_Data in this exercise_:
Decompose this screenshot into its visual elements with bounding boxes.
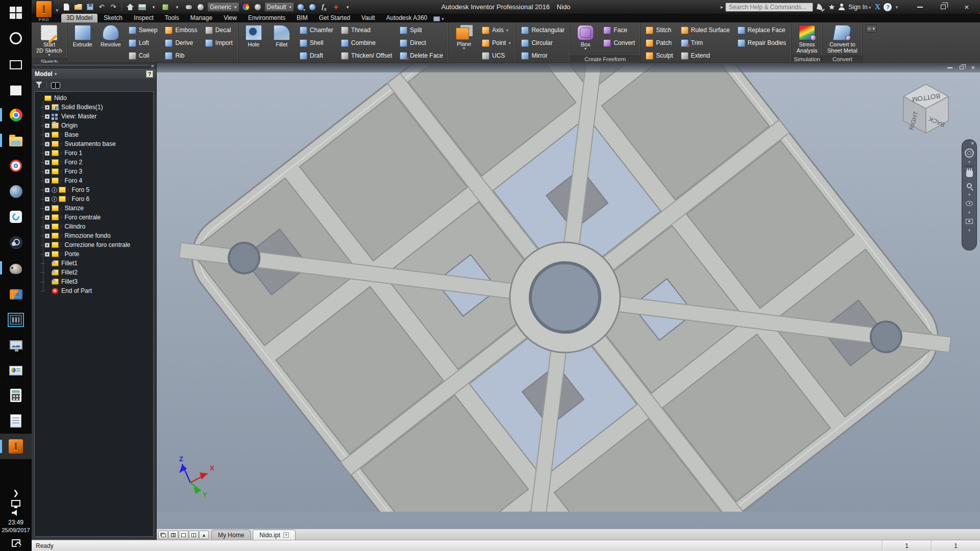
ribbon-tab-inspect[interactable]: Inspect bbox=[129, 14, 159, 22]
pan-button[interactable] bbox=[964, 168, 974, 179]
ribbon-button-thicken-offset[interactable]: Thicken/ Offset bbox=[339, 49, 394, 62]
sign-in-button[interactable]: Sign In bbox=[848, 4, 871, 11]
ribbon-button-point[interactable]: Point▾ bbox=[480, 37, 512, 49]
taskbar-dolphin-app-icon[interactable] bbox=[0, 179, 32, 204]
color-wheel-button[interactable] bbox=[241, 3, 251, 12]
customize-qat-add-button[interactable]: + bbox=[331, 3, 341, 12]
zoom-caret-icon[interactable]: ▾ bbox=[968, 193, 970, 196]
tree-expander-icon[interactable]: + bbox=[45, 160, 50, 165]
look-at-button[interactable] bbox=[964, 216, 974, 227]
tree-expander-icon[interactable]: + bbox=[45, 179, 50, 183]
tree-item-view-master[interactable]: +View: Master bbox=[37, 112, 153, 121]
browser-close-icon[interactable]: × bbox=[151, 63, 154, 68]
appearance-sphere-button[interactable] bbox=[253, 3, 263, 12]
taskbar-notepad-app-icon[interactable] bbox=[0, 408, 32, 434]
tree-expander-icon[interactable]: + bbox=[45, 197, 50, 202]
ribbon-button-ruled-surface[interactable]: Ruled Surface bbox=[679, 24, 732, 36]
taskbar-gimp-app-icon[interactable] bbox=[0, 255, 32, 281]
ribbon-button-axis[interactable]: Axis▾ bbox=[480, 24, 512, 36]
ribbon-button-mirror[interactable]: Mirror bbox=[519, 49, 567, 62]
tree-item-fillet1[interactable]: Fillet1 bbox=[37, 259, 153, 268]
ribbon-button-coil[interactable]: Coil bbox=[127, 49, 160, 62]
adjust-appearance-button[interactable] bbox=[296, 3, 306, 12]
close-button[interactable]: × bbox=[955, 1, 978, 13]
tree-expander-icon[interactable]: + bbox=[45, 114, 50, 119]
communication-center-icon[interactable] bbox=[817, 4, 825, 11]
orbit-button[interactable] bbox=[964, 198, 974, 209]
taskbar-clock[interactable]: 23:49 25/09/2017 bbox=[2, 519, 30, 534]
taskbar-store-icon[interactable] bbox=[0, 77, 32, 102]
taskbar-cortana-icon[interactable] bbox=[0, 26, 32, 51]
ribbon-tab-bim[interactable]: BIM bbox=[291, 14, 312, 22]
tree-expander-icon[interactable]: + bbox=[45, 151, 50, 156]
taskbar-start-icon[interactable] bbox=[0, 0, 32, 26]
qat-overflow-button[interactable]: ▾ bbox=[342, 3, 353, 12]
tree-expander-icon[interactable]: + bbox=[45, 224, 50, 229]
navbar-overflow-caret-icon[interactable]: ▾ bbox=[968, 229, 970, 232]
taskbar-system-monitor-app-icon[interactable] bbox=[0, 332, 32, 357]
ribbon-button-chamfer[interactable]: Chamfer bbox=[298, 24, 335, 36]
ribbon-appearance-icon[interactable] bbox=[433, 16, 440, 21]
arrange-columns-button[interactable] bbox=[189, 531, 199, 539]
ribbon-button-loft[interactable]: Loft bbox=[127, 37, 160, 49]
ribbon-button-ucs[interactable]: UCS bbox=[480, 49, 512, 62]
document-tab-my-home[interactable]: My Home bbox=[211, 530, 251, 540]
orbit-caret-icon[interactable]: ▾ bbox=[968, 211, 970, 214]
save-button[interactable] bbox=[85, 3, 95, 12]
taskbar-task-view-icon[interactable] bbox=[0, 51, 32, 77]
help-icon[interactable]: ? bbox=[884, 3, 892, 11]
ribbon-button-plane[interactable]: Plane▾ bbox=[452, 24, 476, 62]
ribbon-button-start-2d-sketch[interactable]: Start 2D Sketch▾ bbox=[35, 24, 64, 58]
tree-item-foro-1[interactable]: +↑Foro 1 bbox=[37, 148, 153, 158]
user-icon[interactable] bbox=[839, 4, 845, 10]
ribbon-tab-environments[interactable]: Environments bbox=[243, 14, 290, 22]
zoom-button[interactable] bbox=[964, 181, 974, 191]
ribbon-button-repair-bodies[interactable]: Repair Bodies bbox=[736, 37, 788, 49]
ribbon-tab-manage[interactable]: Manage bbox=[185, 14, 217, 22]
tree-item-foro-6[interactable]: +i↑Foro 6 bbox=[37, 194, 153, 204]
panel-label-create-freeform[interactable]: Create Freeform bbox=[570, 56, 640, 63]
render-dropdown[interactable]: ▾ bbox=[149, 3, 159, 12]
open-button[interactable] bbox=[73, 3, 83, 12]
ribbon-tab-autodesk-a360[interactable]: Autodesk A360 bbox=[381, 14, 433, 22]
undo-button[interactable]: ↶ bbox=[96, 3, 107, 12]
ribbon-button-import[interactable]: Import bbox=[203, 37, 235, 49]
panel-label-simulation[interactable]: Simulation bbox=[792, 56, 822, 63]
tree-item-correzione-foro-centrale[interactable]: +↑Correzione foro centrale bbox=[37, 240, 153, 249]
taskbar-file-explorer-icon[interactable] bbox=[0, 128, 32, 153]
panel-label-sketch[interactable]: Sketch bbox=[32, 58, 67, 63]
ribbon-button-face[interactable]: Face bbox=[601, 24, 637, 36]
document-tab-nido-ipt[interactable]: Nido.ipt× bbox=[253, 530, 296, 540]
tree-expander-icon[interactable]: + bbox=[45, 188, 50, 192]
browser-filter-icon[interactable] bbox=[36, 82, 42, 88]
ribbon-button-rib[interactable]: Rib bbox=[163, 49, 199, 62]
search-input[interactable] bbox=[725, 3, 813, 12]
tree-item-foro-3[interactable]: +↑Foro 3 bbox=[37, 167, 153, 176]
tree-item-svuotamento-base[interactable]: +↑Svuotamento base bbox=[37, 139, 153, 148]
ribbon-button-sculpt[interactable]: Sculpt bbox=[644, 49, 675, 62]
material-dropdown[interactable]: ▾ bbox=[172, 3, 182, 12]
viewport-canvas[interactable]: × BOTTOM RIGHT BACK bbox=[157, 63, 980, 529]
ribbon-button-convert[interactable]: Convert bbox=[601, 37, 637, 49]
browser-grip[interactable]: × bbox=[32, 63, 156, 69]
ribbon-button-decal[interactable]: Decal bbox=[203, 24, 235, 36]
taskbar-media-player-app-icon[interactable] bbox=[0, 306, 32, 332]
appearance-globe-button[interactable] bbox=[195, 3, 206, 12]
taskbar-uplay-app-icon[interactable] bbox=[0, 204, 32, 230]
doc-minimize-button[interactable] bbox=[947, 67, 952, 68]
browser-search-icon[interactable] bbox=[51, 82, 60, 88]
taskbar-chrome-icon[interactable] bbox=[0, 102, 32, 128]
tree-expander-icon[interactable]: + bbox=[45, 105, 50, 110]
panel-label-convert[interactable]: Convert bbox=[823, 56, 862, 63]
ribbon-button-draft[interactable]: Draft bbox=[298, 49, 335, 62]
browser-title-bar[interactable]: Model ▾ ? bbox=[32, 69, 156, 79]
tree-item-origin[interactable]: +Origin bbox=[37, 121, 153, 130]
ribbon-button-replace-face[interactable]: Replace Face bbox=[736, 24, 788, 36]
tree-item-foro-4[interactable]: +↑Foro 4 bbox=[37, 176, 153, 185]
ribbon-button-combine[interactable]: Combine bbox=[339, 37, 394, 49]
network-icon[interactable] bbox=[11, 500, 20, 507]
ribbon-button-extend[interactable]: Extend bbox=[679, 49, 732, 62]
arrange-cascade-button[interactable] bbox=[158, 531, 168, 539]
steering-wheel-caret-icon[interactable]: ▾ bbox=[968, 160, 970, 164]
arrange-grid-button[interactable] bbox=[168, 531, 178, 539]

_Task to complete_: Some lines above contain the word "item". Copy each of them.

_Exercise result_:
tree-item-view-master[interactable]: +View: Master bbox=[37, 112, 153, 121]
tree-item-fillet1[interactable]: Fillet1 bbox=[37, 259, 153, 268]
tree-item-foro-1[interactable]: +↑Foro 1 bbox=[37, 148, 153, 158]
tree-item-foro-6[interactable]: +i↑Foro 6 bbox=[37, 194, 153, 204]
tree-item-correzione-foro-centrale[interactable]: +↑Correzione foro centrale bbox=[37, 240, 153, 249]
tree-item-foro-3[interactable]: +↑Foro 3 bbox=[37, 167, 153, 176]
tree-item-svuotamento-base[interactable]: +↑Svuotamento base bbox=[37, 139, 153, 148]
tree-item-origin[interactable]: +Origin bbox=[37, 121, 153, 130]
tree-item-foro-4[interactable]: +↑Foro 4 bbox=[37, 176, 153, 185]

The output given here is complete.